_WHAT THIS TASK INVOLVES_
Each line of the data is to be output verbatim, with the images removed.

-- Opening Marker --

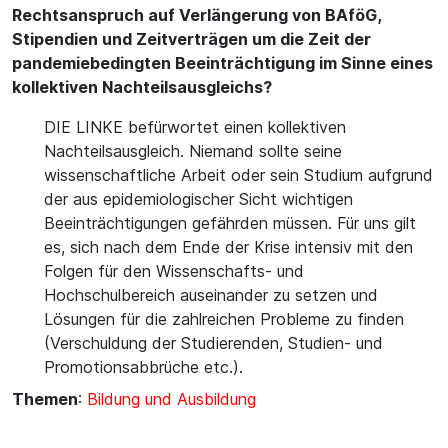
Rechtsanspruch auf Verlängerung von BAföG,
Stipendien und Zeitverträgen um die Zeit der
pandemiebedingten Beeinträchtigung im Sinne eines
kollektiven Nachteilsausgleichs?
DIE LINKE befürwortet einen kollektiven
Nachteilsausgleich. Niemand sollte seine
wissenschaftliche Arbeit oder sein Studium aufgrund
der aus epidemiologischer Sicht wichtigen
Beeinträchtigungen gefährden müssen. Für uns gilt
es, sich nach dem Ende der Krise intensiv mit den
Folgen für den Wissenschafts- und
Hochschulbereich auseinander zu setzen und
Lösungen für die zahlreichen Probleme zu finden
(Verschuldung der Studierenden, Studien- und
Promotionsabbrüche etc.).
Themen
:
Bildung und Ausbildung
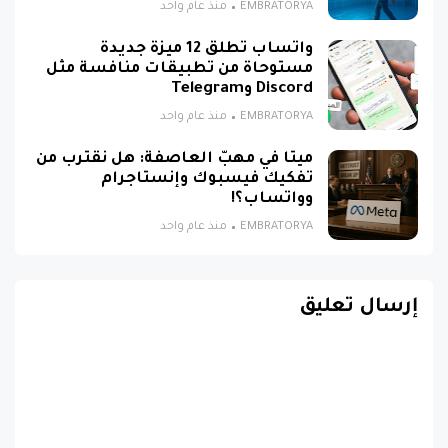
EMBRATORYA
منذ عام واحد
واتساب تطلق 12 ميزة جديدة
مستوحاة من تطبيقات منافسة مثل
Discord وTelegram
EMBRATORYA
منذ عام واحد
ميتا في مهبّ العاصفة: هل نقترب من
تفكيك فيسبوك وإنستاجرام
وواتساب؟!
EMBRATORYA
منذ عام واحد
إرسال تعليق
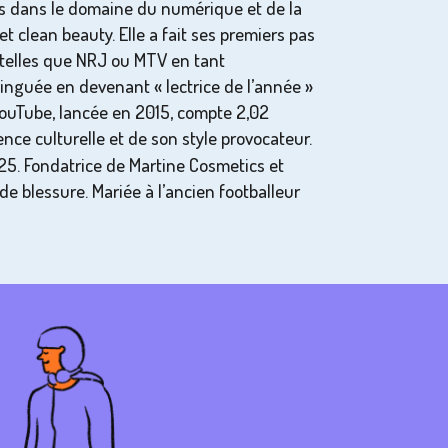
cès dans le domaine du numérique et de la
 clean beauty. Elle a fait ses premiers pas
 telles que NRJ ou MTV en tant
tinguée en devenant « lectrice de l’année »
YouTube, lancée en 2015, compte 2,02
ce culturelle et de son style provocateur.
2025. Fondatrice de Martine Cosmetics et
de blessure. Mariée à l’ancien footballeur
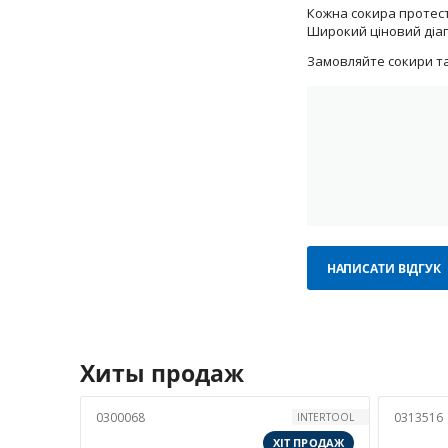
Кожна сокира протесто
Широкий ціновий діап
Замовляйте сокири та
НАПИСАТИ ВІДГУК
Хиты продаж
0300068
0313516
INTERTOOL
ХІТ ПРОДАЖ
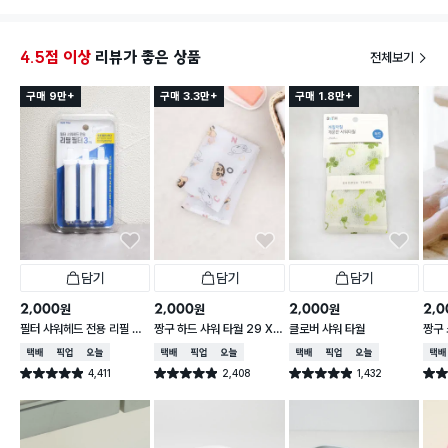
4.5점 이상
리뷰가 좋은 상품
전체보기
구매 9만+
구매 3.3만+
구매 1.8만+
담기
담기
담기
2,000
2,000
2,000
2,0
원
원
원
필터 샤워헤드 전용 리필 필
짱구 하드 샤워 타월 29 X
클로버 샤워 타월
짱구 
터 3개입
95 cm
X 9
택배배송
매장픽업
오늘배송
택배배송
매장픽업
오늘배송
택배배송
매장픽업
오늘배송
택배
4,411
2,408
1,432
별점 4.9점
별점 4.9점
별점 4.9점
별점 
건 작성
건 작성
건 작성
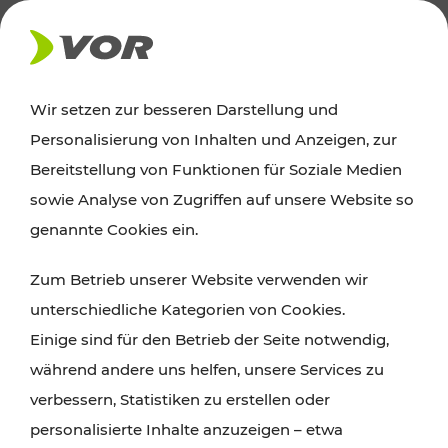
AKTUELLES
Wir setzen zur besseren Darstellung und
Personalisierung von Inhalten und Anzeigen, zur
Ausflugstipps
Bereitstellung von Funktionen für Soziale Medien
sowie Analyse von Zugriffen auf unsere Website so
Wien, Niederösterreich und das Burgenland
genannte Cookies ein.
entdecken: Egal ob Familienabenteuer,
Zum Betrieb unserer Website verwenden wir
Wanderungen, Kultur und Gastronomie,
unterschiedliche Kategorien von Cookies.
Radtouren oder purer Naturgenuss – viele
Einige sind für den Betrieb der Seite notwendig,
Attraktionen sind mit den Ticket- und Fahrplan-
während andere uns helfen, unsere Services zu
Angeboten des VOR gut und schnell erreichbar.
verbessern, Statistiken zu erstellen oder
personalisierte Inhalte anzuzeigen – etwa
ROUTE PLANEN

-- Closing Marker --

_SOLVED EXERCISE_
Rechtsanspruch auf Verlängerung von BAföG,
Stipendien und Zeitverträgen um die Zeit der
pandemiebedingten Beeinträchtigung im Sinne eines
kollektiven Nachteilsausgleichs?
DIE LINKE befürwortet einen kollektiven
Nachteilsausgleich. Niemand sollte seine
wissenschaftliche Arbeit oder sein Studium aufgrund
der aus epidemiologischer Sicht wichtigen
Beeinträchtigungen gefährden müssen. Für uns gilt
es, sich nach dem Ende der Krise intensiv mit den
Folgen für den Wissenschafts- und
Hochschulbereich auseinander zu setzen und
Lösungen für die zahlreichen Probleme zu finden
(Verschuldung der Studierenden, Studien- und
Promotionsabbrüche etc.).
Themen
:
Bildung und Ausbildung
EMBRATORYA
منذ عام واحد
واتساب تطلق 12 ميزة جديدة
مستوحاة من تطبيقات منافسة مثل
Discord وTelegram
EMBRATORYA
منذ عام واحد
ميتا في مهبّ العاصفة: هل نقترب من
تفكيك فيسبوك وإنستاجرام
وواتساب؟!
EMBRATORYA
منذ عام واحد
إرسال تعليق
cès dans le domaine du numérique et de la
 clean beauty. Elle a fait ses premiers pas
 telles que NRJ ou MTV en tant
tinguée en devenant « lectrice de l’année »
YouTube, lancée en 2015, compte 2,02
ce culturelle et de son style provocateur.
2025. Fondatrice de Martine Cosmetics et
de blessure. Mariée à l’ancien footballeur
Кожна сокира протесто
Широкий ціновий діап
Замовляйте сокири та
НАПИСАТИ ВІДГУК
Хиты продаж
0300068
0313516
INTERTOOL
ХІТ ПРОДАЖ
4.5점 이상
리뷰가 좋은 상품
전체보기
구매 9만+
구매 3.3만+
구매 1.8만+
담기
담기
담기
2,000
2,000
2,000
2,0
원
원
원
필터 샤워헤드 전용 리필 필
짱구 하드 샤워 타월 29 X
클로버 샤워 타월
짱구 
터 3개입
95 cm
X 9
택배배송
매장픽업
오늘배송
택배배송
매장픽업
오늘배송
택배배송
매장픽업
오늘배송
택배
4,411
2,408
1,432
별점 4.9점
별점 4.9점
별점 4.9점
별점 
건 작성
건 작성
건 작성
AKTUELLES
Wir setzen zur besseren Darstellung und
Personalisierung von Inhalten und Anzeigen, zur
Ausflugstipps
Bereitstellung von Funktionen für Soziale Medien
sowie Analyse von Zugriffen auf unsere Website so
Wien, Niederösterreich und das Burgenland
genannte Cookies ein.
entdecken: Egal ob Familienabenteuer,
Zum Betrieb unserer Website verwenden wir
Wanderungen, Kultur und Gastronomie,
unterschiedliche Kategorien von Cookies.
Radtouren oder purer Naturgenuss – viele
Einige sind für den Betrieb der Seite notwendig,
Attraktionen sind mit den Ticket- und Fahrplan-
während andere uns helfen, unsere Services zu
Angeboten des VOR gut und schnell erreichbar.
verbessern, Statistiken zu erstellen oder
personalisierte Inhalte anzuzeigen – etwa
ROUTE PLANEN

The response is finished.